Maybe sometimes in our lives we have used the clichés, “Hindsight is 20/20,” or “If I only knew then what I know now.” How true. This brings me to my essay entitled, “Lessons Learned.”
I’ve been trying to remember back to when I was a child in the late 40’s, early 50’s. As we grow older we tend to do this more often. I recall coming from a struggling family. My father working two jobs to provide for his family as there were 6 children and also many uncles who came to live with us after they had returned from the service. These uncles were my mother’s brothers and one by one as they came home on furlough or after having completed their tours in the military they would show up at our door.
I would be a bit shy around them really not knowing them. They would dump out their big green duffle bag and there would be an array of clothing and items of interest to a curious child. One time I remember seeing chopsticks and black velvet slippers similar to mittens with room for your big toe and the rest of your toes together. Also a tea set that when you held the cups up to the light there magically appeared a face in the bottom of the cup. There were satin pillow covers with fringe that said ‘‘Mother” on the front or some symbol that I did not recognize. There was always something for us children to look at including pictures of men in uniform and people and places I did not recognize. We would then have something to eat and be told to go to bed while the grown-ups stayed up talking well into the night.

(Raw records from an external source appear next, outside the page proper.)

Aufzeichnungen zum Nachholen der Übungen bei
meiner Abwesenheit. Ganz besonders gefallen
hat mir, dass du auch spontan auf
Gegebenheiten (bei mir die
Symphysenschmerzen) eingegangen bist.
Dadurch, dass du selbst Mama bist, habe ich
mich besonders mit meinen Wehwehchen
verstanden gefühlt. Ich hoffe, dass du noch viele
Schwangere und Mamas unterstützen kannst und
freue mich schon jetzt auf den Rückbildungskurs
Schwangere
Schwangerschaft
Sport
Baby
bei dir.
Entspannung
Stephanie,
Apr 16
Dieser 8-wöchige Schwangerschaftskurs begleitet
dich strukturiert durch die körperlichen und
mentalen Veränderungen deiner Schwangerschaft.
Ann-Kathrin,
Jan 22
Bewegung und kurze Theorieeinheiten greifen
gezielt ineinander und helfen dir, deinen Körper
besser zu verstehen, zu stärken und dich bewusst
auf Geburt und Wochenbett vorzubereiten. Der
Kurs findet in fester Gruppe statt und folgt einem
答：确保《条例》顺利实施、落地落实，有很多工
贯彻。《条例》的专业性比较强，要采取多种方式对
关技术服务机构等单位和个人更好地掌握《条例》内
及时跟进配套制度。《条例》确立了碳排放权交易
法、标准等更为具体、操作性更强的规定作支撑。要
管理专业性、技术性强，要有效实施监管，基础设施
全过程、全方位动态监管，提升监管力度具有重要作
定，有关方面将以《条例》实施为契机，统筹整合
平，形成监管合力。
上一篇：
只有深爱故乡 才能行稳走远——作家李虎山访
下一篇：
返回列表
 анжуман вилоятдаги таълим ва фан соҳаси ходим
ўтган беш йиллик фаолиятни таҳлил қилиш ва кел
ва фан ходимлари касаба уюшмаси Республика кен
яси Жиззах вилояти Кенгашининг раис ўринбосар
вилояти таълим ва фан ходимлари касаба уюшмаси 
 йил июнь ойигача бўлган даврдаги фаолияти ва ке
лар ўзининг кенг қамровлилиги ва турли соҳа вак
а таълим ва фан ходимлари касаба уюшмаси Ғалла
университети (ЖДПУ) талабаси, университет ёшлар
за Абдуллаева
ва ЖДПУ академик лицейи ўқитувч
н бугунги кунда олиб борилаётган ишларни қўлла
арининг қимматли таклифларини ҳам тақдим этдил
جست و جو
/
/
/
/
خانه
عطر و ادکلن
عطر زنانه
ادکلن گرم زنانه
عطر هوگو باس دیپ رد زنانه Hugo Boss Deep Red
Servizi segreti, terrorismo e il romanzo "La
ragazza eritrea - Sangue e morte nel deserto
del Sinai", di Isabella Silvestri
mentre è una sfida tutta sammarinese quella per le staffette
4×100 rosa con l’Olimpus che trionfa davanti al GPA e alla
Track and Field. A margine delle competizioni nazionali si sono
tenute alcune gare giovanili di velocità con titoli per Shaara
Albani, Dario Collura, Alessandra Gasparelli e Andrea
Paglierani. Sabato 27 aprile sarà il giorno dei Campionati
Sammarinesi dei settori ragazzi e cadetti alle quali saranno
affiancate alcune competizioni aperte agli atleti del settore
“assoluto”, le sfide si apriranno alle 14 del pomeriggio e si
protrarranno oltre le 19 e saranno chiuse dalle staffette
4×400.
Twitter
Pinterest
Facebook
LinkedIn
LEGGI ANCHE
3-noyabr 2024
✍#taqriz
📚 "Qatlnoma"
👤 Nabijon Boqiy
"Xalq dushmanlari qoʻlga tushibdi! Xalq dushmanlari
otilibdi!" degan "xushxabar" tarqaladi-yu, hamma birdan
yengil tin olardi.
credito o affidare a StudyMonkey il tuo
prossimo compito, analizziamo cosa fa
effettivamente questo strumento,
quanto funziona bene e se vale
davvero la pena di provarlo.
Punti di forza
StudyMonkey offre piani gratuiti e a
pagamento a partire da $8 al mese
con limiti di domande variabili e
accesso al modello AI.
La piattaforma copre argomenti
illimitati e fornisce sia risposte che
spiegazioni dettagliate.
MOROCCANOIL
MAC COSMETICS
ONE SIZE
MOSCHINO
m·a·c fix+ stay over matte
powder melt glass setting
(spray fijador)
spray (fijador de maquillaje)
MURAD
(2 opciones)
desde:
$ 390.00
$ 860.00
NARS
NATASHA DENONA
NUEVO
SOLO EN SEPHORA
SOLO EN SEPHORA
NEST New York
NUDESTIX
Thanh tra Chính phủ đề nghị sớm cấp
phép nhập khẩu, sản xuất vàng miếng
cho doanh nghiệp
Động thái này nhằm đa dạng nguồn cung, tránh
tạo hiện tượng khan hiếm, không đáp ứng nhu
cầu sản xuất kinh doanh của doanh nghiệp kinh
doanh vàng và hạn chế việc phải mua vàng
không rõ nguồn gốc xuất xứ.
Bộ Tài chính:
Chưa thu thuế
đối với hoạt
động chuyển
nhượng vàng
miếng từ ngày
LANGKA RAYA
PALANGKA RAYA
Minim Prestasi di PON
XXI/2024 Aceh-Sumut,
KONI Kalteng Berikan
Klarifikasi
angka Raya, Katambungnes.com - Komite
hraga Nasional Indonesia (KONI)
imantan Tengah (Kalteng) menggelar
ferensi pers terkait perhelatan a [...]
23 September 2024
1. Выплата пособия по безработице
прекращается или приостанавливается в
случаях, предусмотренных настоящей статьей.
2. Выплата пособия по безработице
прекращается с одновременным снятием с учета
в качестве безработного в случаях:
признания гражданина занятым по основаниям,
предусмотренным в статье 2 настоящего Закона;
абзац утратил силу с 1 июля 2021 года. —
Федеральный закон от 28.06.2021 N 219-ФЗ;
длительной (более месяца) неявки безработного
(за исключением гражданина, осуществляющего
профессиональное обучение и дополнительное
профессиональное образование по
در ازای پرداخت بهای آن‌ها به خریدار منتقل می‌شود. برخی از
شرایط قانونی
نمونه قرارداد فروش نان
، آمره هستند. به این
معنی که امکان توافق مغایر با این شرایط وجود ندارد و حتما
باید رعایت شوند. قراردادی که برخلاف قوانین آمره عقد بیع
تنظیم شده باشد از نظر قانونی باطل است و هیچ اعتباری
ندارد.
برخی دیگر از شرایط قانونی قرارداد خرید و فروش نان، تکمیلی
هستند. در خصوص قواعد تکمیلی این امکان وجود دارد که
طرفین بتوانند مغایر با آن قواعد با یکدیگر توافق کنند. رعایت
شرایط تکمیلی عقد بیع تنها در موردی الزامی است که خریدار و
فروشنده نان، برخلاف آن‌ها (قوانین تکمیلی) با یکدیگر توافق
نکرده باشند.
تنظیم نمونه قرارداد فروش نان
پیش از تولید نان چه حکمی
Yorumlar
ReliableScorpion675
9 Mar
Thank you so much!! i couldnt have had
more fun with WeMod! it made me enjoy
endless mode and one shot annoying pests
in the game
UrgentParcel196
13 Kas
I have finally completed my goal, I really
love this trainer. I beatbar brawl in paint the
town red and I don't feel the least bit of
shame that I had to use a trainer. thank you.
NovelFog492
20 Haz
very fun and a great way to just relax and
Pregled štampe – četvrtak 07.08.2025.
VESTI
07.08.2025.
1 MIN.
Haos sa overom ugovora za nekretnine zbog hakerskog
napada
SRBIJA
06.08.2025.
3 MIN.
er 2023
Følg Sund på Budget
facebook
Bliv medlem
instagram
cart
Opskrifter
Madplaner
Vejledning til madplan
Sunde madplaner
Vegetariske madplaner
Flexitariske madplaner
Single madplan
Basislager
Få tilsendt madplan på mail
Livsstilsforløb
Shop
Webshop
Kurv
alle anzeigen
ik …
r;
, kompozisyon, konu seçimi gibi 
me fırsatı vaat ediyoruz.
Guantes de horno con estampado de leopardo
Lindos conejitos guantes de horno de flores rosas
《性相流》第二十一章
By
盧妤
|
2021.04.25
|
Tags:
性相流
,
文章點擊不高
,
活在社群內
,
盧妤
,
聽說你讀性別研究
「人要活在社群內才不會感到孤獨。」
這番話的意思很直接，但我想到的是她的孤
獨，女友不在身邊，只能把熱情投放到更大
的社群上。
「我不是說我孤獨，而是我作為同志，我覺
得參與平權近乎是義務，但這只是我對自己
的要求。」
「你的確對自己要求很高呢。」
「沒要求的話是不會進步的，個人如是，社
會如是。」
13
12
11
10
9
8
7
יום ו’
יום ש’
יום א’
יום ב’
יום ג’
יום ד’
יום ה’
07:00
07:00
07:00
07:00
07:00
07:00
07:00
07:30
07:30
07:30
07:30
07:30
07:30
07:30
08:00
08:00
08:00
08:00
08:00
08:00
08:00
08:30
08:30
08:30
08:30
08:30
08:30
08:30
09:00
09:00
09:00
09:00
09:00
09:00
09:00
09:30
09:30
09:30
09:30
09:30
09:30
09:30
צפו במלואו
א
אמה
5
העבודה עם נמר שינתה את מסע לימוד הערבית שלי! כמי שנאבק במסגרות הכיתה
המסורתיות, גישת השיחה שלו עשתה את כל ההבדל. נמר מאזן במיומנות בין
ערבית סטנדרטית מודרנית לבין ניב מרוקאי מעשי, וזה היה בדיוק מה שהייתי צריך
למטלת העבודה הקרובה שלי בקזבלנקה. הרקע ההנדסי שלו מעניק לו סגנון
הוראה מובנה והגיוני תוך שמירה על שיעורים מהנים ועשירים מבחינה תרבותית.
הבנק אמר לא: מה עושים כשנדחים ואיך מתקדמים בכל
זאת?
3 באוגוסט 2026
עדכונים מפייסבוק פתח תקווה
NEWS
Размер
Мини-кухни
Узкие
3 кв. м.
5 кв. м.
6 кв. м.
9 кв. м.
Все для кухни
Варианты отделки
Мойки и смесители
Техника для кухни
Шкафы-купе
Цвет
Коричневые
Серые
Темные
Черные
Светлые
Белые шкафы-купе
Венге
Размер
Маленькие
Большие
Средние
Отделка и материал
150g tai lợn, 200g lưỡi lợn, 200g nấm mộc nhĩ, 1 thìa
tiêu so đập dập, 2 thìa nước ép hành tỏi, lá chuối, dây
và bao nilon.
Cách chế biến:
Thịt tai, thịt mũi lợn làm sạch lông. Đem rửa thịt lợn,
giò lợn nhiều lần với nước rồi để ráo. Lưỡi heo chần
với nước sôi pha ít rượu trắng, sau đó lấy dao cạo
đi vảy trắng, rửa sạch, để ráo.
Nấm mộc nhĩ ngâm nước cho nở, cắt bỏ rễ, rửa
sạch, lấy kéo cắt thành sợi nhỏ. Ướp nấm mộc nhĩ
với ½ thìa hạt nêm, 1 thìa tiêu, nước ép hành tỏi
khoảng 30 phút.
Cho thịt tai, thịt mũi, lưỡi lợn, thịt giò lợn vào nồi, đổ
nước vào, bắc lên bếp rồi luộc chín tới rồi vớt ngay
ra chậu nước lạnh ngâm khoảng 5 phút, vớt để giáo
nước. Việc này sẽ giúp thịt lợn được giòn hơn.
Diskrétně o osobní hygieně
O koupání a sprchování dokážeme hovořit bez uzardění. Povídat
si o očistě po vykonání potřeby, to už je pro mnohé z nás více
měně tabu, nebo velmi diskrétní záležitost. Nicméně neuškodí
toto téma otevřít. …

After a while my uncles would leave. I assume to start their lives or perhaps return to their service. One in particular, the youngest, stayed and lived with my family until his death which occurred many years later. I was fond of this uncle as he was like a second father to us. My mother and he would have their “go-around” at times because of his drinking problem. Looking back now I can understand why. What had these men lived through while they were at war? Who did they have to comfort them when they returned home? Who would understand? Shell-shock some people would say. Not PTSD as it is known today. I don’t even know if there was help for veterans back in that time. Simply they would be type cast as alcoholics as many turned to the bottle for escape from the trauma and demons. It was their coping mechanism.
This particular uncle had been a POW. The Germans had captured him in the basement of a church. I know my parents did not hear from him for quite some time. We lived in Pennsylvania and as the story goes, someone living in New York had telephoned my mother telling her that her brother was alive and that he had been captured. How the word got to the New Yorkers I do not know. I wish I could have spoken to my uncle about these events. Every December he would sit at the kitchen table crying and reliving what happened to him. I remember him saying he would never eat cabbage or sauerkraut and he kept to his word. Other than the December breakdowns I never heard him talk about the war. It’s so sad for me not to have been able to talk to him, knowing what I know today about war and its consequences and about the POWs/MIAs. He’s gone and so are my parents: no one to tell what really happened. I guess that is just how life is sometimes. It was a different era: it was a different time. I was young and did not fully understand. But all in all and most importantly as I now think back I pray that he knew… that he was loved.